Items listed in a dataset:
****************************************

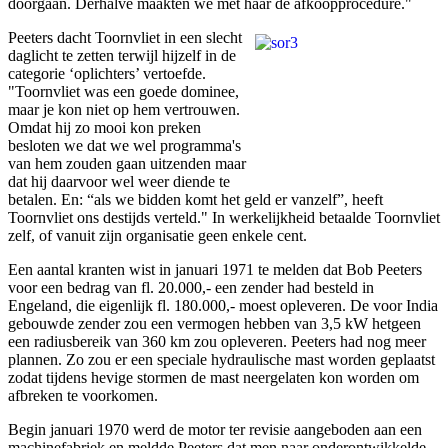
doorgaan. Derhalve maakten we met haar de afkoopprocedure."
Peeters dacht Toornvliet in een slecht
daglicht te zetten terwijl hijzelf in de
categorie ‘oplichters’ vertoefde.
"Toornvliet was een goede dominee,
maar je kon niet op hem vertrouwen.
Omdat hij zo mooi kon preken
besloten we dat we wel programma's
van hem zouden gaan uitzenden maar
dat hij daarvoor wel weer diende te
betalen. En: “als we bidden komt het geld er vanzelf”, heeft
Toornvliet ons destijds verteld." In werkelijkheid betaalde Toornvliet
zelf, of vanuit zijn organisatie geen enkele cent.
Een aantal kranten wist in januari 1971 te melden dat Bob Peeters
voor een bedrag van fl. 20.000,- een zender had besteld in
Engeland, die eigenlijk fl. 180.000,- moest opleveren. De voor India
gebouwde zender zou een vermogen hebben van 3,5 kW hetgeen
een radiusbereik van 360 km zou opleveren. Peeters had nog meer
plannen. Zo zou er een speciale hydraulische mast worden geplaatst
zodat tijdens hevige stormen de mast neergelaten kon worden om
afbreken te voorkomen.
Begin januari 1970 werd de motor ter revisie aangeboden aan een
machinefabriek en meldde Peeters dat men naar onderontwikkelde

****************************************

Task details.
In your copy, include no pictures; print every line above exactly.

Response.
doorgaan. Derhalve maakten we met haar de afkoopprocedure."
Peeters dacht Toornvliet in een slecht
daglicht te zetten terwijl hijzelf in de
categorie ‘oplichters’ vertoefde.
"Toornvliet was een goede dominee,
maar je kon niet op hem vertrouwen.
Omdat hij zo mooi kon preken
besloten we dat we wel programma's
van hem zouden gaan uitzenden maar
dat hij daarvoor wel weer diende te
betalen. En: “als we bidden komt het geld er vanzelf”, heeft
Toornvliet ons destijds verteld." In werkelijkheid betaalde Toornvliet
zelf, of vanuit zijn organisatie geen enkele cent.
Een aantal kranten wist in januari 1971 te melden dat Bob Peeters
voor een bedrag van fl. 20.000,- een zender had besteld in
Engeland, die eigenlijk fl. 180.000,- moest opleveren. De voor India
gebouwde zender zou een vermogen hebben van 3,5 kW hetgeen
een radiusbereik van 360 km zou opleveren. Peeters had nog meer
plannen. Zo zou er een speciale hydraulische mast worden geplaatst
zodat tijdens hevige stormen de mast neergelaten kon worden om
afbreken te voorkomen.
Begin januari 1970 werd de motor ter revisie aangeboden aan een
machinefabriek en meldde Peeters dat men naar onderontwikkelde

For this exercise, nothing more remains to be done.